La leçon que je tire est qu'il est de notre plus grand intéret de faire ce que nous pouvons pour minimiser les risques et s'assurer que l'on dispose du temps nécessaire à un ajustement en bon ordre. Je ne suggère rien d'hétérodoxe ou d'inutilement complexe. Nous avons besoin d'une volonté d'agir maintenant - et l'année prochaine, d'agir même si, à la surface des chose, tout semble paisible et favorable."

Mais tout mérite d'être lu avec attention. Encore actuellement en 2009. On pourra contraster ce texte de Paul Volcker avec celui de Ben Bernanke du même jour.

Le capitaine du Titanic tient à y rassurer ses passagers. Le texte indique clairement que le Bernanke de 2005 n'est guère "aux manettes", se réservant dans une posture très académique et professorale pour un simple constat distancié. Celui que que les asiatiques financent les déficits américains. Et, sur le fonds , qu'il ne faut pas s'en inquiéter à court terme. Il y réussira d'ailleurs au delà de toutes espérances.

Les marchés de la dette privée anglo-saxonne, rassurés par le discours rassurant des autorités, vont prendre acte de cette caution morale et politique provoquant, sur fonds de sécurité financière absolue, un emballement planétaire sans précédent historique de la machine immobilière, du private equity et de la spéculation sur les marchés des dérivés de crédit.

L'introduction du discours du grand argentier est d'une clarté limpide. Je cite :

"Je dirai que sur la décade précédent, une combinaison de forces diverses a provoqué une augmentation significative de l'offre d'épargne - un "savings glut" global - qui explique à la fois l'augmentation du déficit courant des comptes des Etats Unis ainsi que le niveau relativement faible des taux d'intérêt long terme dans le monde aujourd'hui.

L'anticipation d'une augmentation massive du ratio retraités/travailleurs dans un grand nombre d'économies industrielles est l'une des raisons de ce taux élevé d'épargne globale. Pourtant, ainsi que je préciserai ultérieurement, c'est le renversement des flux de crédit des économies émergentes qui constituen l'un des aspects les plus intéressants du "savings glut" global. Un mouvement qui a transformé ces économies d'emprunteurs sur les marchés internationaux des capitaux en préteurs nets massifs."
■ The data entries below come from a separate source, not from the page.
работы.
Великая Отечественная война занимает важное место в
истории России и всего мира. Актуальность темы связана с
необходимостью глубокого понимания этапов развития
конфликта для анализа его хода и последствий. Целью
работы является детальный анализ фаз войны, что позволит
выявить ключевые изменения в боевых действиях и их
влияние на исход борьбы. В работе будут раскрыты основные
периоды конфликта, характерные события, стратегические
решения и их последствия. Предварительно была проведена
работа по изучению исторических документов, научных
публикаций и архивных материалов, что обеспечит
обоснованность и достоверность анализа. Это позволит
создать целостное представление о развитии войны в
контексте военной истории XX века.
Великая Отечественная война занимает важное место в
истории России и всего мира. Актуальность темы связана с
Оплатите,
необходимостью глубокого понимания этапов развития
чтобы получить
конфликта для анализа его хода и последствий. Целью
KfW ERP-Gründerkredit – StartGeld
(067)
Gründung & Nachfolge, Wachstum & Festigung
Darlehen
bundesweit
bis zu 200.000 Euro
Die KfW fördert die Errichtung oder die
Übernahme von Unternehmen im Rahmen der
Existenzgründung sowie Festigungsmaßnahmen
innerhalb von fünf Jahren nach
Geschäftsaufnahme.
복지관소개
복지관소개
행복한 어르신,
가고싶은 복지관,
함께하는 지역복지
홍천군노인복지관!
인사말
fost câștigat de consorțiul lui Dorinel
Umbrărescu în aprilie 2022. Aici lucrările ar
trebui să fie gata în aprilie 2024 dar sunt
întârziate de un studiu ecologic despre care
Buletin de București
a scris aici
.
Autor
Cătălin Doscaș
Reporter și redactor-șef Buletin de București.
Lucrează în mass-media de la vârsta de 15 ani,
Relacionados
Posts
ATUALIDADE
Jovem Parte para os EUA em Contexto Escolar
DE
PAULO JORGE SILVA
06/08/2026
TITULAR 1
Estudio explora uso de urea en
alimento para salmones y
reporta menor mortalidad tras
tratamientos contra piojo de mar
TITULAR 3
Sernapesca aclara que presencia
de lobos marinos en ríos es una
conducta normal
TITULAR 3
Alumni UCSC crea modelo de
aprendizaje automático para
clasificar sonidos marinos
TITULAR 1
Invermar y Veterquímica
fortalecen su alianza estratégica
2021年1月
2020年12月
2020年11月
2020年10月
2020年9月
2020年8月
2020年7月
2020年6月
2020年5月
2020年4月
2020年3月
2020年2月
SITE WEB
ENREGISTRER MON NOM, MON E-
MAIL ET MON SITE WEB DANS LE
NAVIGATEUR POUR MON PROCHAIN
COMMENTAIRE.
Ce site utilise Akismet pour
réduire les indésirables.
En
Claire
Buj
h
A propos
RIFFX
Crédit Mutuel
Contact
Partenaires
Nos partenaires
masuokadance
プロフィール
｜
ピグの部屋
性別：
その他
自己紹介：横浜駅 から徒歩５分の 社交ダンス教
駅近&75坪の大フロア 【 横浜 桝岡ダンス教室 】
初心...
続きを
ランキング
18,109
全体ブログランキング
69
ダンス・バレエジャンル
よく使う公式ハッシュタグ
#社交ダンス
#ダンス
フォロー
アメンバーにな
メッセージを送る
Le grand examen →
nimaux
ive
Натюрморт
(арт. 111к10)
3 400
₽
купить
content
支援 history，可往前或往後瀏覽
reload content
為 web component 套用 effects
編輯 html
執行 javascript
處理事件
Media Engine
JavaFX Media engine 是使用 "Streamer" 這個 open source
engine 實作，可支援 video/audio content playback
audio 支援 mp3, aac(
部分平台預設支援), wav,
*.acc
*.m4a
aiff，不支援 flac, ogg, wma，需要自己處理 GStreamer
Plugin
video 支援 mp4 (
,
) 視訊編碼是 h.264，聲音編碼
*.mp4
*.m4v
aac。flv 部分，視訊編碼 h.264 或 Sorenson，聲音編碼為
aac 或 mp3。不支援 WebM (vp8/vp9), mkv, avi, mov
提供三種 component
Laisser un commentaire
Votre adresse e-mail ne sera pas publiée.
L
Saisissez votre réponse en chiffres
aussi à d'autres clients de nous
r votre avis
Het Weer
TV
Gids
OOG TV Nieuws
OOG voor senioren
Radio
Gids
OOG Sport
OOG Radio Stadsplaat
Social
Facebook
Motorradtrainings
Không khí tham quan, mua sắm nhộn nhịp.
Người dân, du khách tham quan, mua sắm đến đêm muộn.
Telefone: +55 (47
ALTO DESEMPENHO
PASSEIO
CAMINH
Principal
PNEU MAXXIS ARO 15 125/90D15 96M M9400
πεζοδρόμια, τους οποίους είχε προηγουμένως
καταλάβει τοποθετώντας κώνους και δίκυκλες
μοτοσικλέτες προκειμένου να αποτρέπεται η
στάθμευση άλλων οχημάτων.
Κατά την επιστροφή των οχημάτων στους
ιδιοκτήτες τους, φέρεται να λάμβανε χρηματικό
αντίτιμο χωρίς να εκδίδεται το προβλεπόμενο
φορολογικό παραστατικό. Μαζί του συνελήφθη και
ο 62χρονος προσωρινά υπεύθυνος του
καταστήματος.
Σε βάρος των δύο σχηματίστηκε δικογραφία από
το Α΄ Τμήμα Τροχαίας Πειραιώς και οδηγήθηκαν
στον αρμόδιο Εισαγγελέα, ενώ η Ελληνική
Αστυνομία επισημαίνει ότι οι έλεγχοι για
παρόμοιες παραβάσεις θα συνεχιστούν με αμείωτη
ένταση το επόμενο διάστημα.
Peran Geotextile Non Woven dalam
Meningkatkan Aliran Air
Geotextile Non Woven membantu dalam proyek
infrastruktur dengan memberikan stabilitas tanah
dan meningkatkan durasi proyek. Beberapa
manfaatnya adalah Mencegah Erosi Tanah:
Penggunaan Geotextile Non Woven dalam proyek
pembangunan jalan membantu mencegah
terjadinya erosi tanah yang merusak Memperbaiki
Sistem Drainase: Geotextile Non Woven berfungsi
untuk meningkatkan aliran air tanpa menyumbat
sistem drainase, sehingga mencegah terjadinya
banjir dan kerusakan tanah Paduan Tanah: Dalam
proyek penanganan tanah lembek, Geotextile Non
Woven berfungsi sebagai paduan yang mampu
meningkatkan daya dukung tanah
C'est effectivement un Ben Bernanke au ton détaché presque extérieur à sa fonction. Lequel ne voit effectivement absolument rien venir. A moins qu'il n'y renonce de manière anticipée à toute action dans les domaines touchant à ses attributions. Pour le patron de la banque fédérale US, à moins de deux années du crash, la facture des crédits se règlera à long terme, in the long run. Vraisemblablement par la "magie des marchés". Citons un second extrait. A charge évidement :

"Un second problème se pose concernant l'emploi réalisé par les Etats Unis et les autres pays industriels ayant des déficits externes de ces crédits internationaux. Parce que les investissements en équipements professionnels ont été faibles ces dernières années - en raison de leur cyclicité et pour d'autres raisons - et parce que le système fiscal et financier des Etats Unis et de nombreux autres pays ont été conçus pour favoriser l'accès à la propriété par les ménages, une large part des flux de capitaux récents s'est glissé dans la construction de logements et dans l'augmentation des prix. Ces prix plus élevés ont encouragé les ménages à augmenter leur consommation. Bien sûr, l'augmentation du taux de propriétaires individuels et celle de la consommation des ménages sont de bonnes choses. Pourtant sur le long terme, les gains de productivité seront tirés par les investissements "non-résidentiels", tels que les achats de nouvelles machines. Plus les flux de capitaux augmentent la construction résidentielle et surtout la consommation des ménages, plus la charge économique associée au remboursement de la dette externe sera lourd".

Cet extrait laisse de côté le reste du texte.